12:05 PM

On Fukushima

Please forgive the radio silence the last few days:  I've been focusing closely on what's happening on Japan, trying to update regularly on Facebook, and also to keep track of what my colleagues and associates are doing related to the earthquake/tsunami/nuclear crisis.

If you are on Facebook, please add the group "Dr. King's Fukushima Power Plant Info Group" to your groups.  Dr. Jeff King is the head of Nuclear Science and Engineering here at CSM, and though he and I sometimes have different perspectives on some of what's happening in Japan, he is an excellent source of technical information on this topic.  He has been widely interviewed by local news sources as well.

For now, let me say that my heart goes out to everyone who is suffering, or who has family or friends suffering, in Japan.  It is heartbreaking to see so many events like these--and those that have occurred in Haiti, Christchurch, Brisbane, Pakistan--happen one after another.  It is a reminder of our common humanity, vulnerability, and strength.

As for what is happening with the nuclear crisis, please keep in mind that we have two blogs in our class devoted to nuclear power:  The Nuke Truth and The Nuclear Option.  Both have posts related to the Fukushima plants.  Columbia Journalism Review also has this piece, related to media coverage of the events.  My own sense of media coverage and science communication tracks closely with Brainard's.

I will say that there is much we don't know yet about the repercussions of what is happening in Japan, both in terms of the tsunami/earthquake recovery and in terms of what the long-term repercussions of the nuclear crisis will be.  There are a wide array of conflicting reports about the state of the reactors, with several respected nuclear sources taking a conservative view (that damage is fairly well controlled, that radiation releases will cause limited harm, etc.) and those wary of nuclear seeing this as indicative of continued over-confidence in the safety of nuclear as an energy source.  These are both ideological stances that can be supported with data, and yet the data we have for now is unclear and contested.  Data provided by the World Nuclear Society and the Japan Atomic Industrial Forum, along with the American Nuclear Society, suggest things are moving in a positive direction, and remind us that this is quite a different event from Chernobyl, for a number of reasons.  The reactions of others, including the US government, some Japanese, and reporters on the ground, suggest that things are still in a complex state of uncertainty.
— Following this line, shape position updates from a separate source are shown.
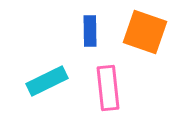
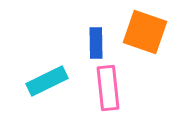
blue rectangle: moved 6 px right, 12 px down
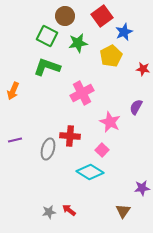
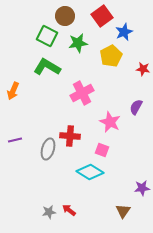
green L-shape: rotated 12 degrees clockwise
pink square: rotated 24 degrees counterclockwise
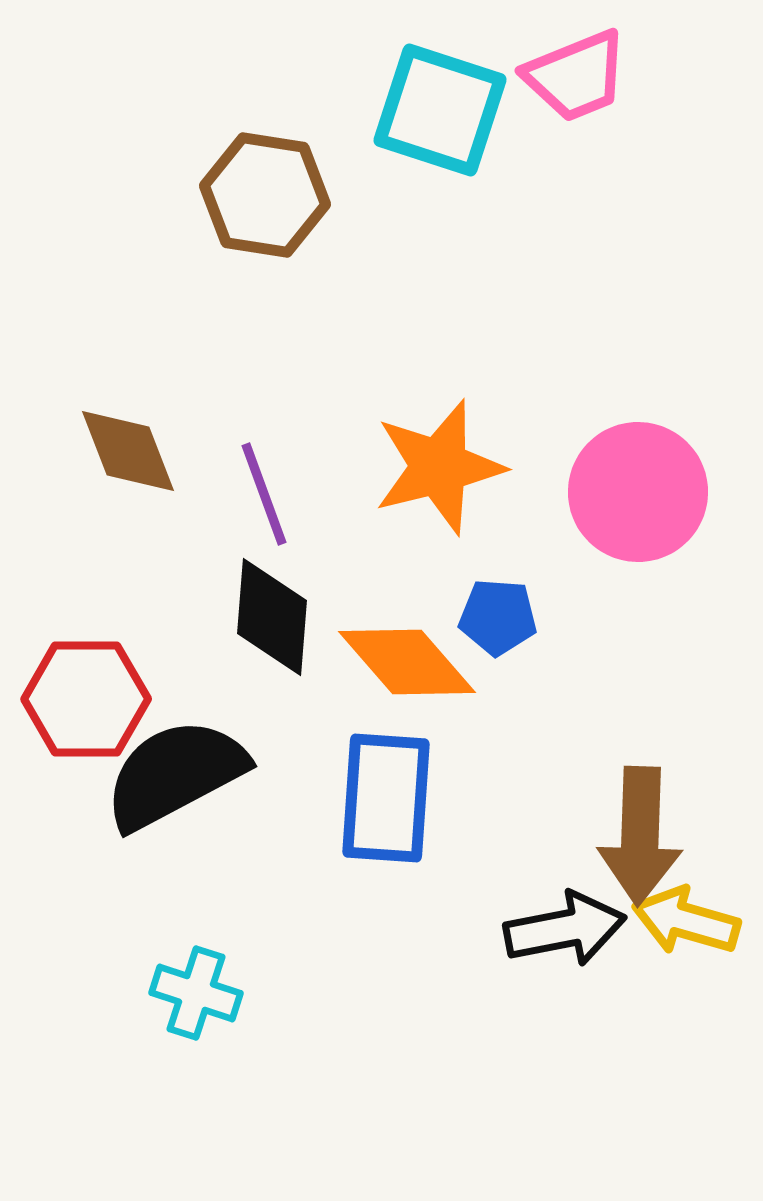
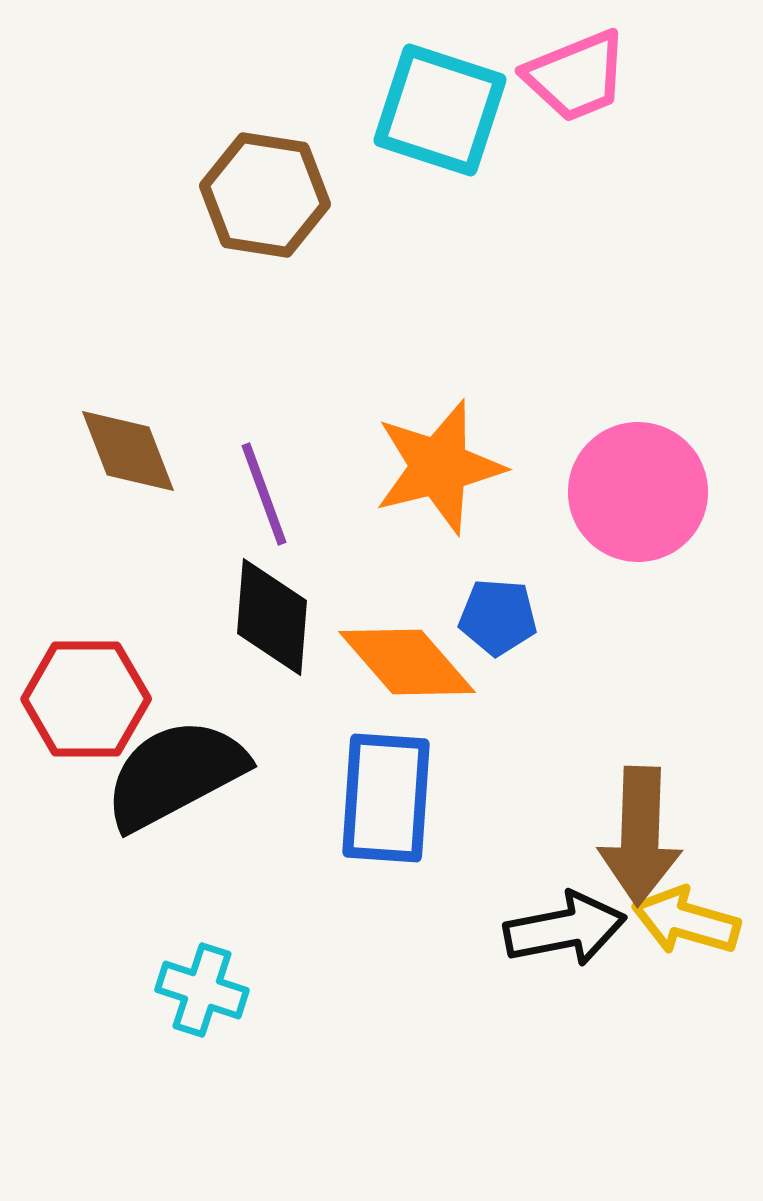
cyan cross: moved 6 px right, 3 px up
At this point, we will wait and see what the literal and figurative fallout will be.  I'm not sure there will be a huge pushback against nuclear, the way there was after Three Mile Island, because of the threat of global warming and rising energy needs.  But those who had been tentatively willing to give nuclear a chance because of global warming fears may be less likely to do so now.  Much depends on these next few days, and what happens at the Fukushima plants.  My hope is that there is good news.  Most likely, we will not know what really is happening for some time to come.